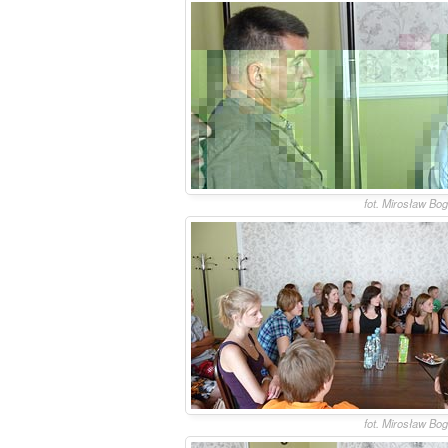
fot. Mirosław Bo
fot. Mirosław Bo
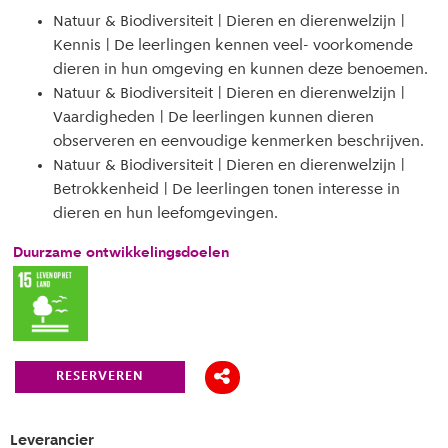
Natuur & Biodiversiteit | Dieren en dierenwelzijn |
Kennis | De leerlingen kennen veel- voorkomende
dieren in hun omgeving en kunnen deze benoemen.
Natuur & Biodiversiteit | Dieren en dierenwelzijn |
Vaardigheden | De leerlingen kunnen dieren
observeren en eenvoudige kenmerken beschrijven.
Natuur & Biodiversiteit | Dieren en dierenwelzijn |
Betrokkenheid | De leerlingen tonen interesse in
dieren en hun leefomgevingen.
Duurzame ontwikkelingsdoelen
RESERVEREN
Leverancier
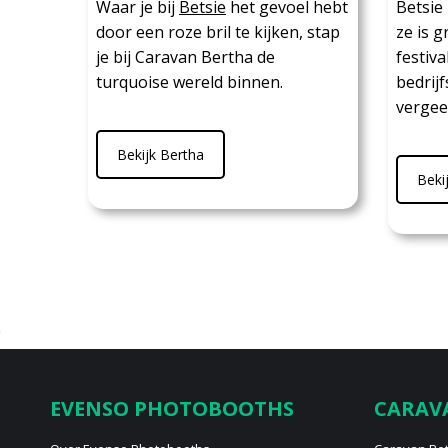
Waar je bij
Betsie
het gevoel hebt
Betsie 
door een roze bril te kijken, stap
ze is g
je bij Caravan Bertha de
festiva
turquoise wereld binnen.
bedrij
vergeet
Bekijk Bertha
Beki
EVENSO PHOTOBOOTHS
CARAV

----------

_Task directions_
Repeat exactly the line containing "dieren en hun leefomgevingen." and every line after it through the end of the records, and nothing else. Leave the pictures out.

_Exercise answer_
dieren en hun leefomgevingen.
Duurzame ontwikkelingsdoelen
RESERVEREN
Leverancier
Waar je bij
Betsie
het gevoel hebt
Betsie 
door een roze bril te kijken, stap
ze is g
je bij Caravan Bertha de
festiva
turquoise wereld binnen.
bedrij
vergeet
Bekijk Bertha
Beki
EVENSO PHOTOBOOTHS
CARAV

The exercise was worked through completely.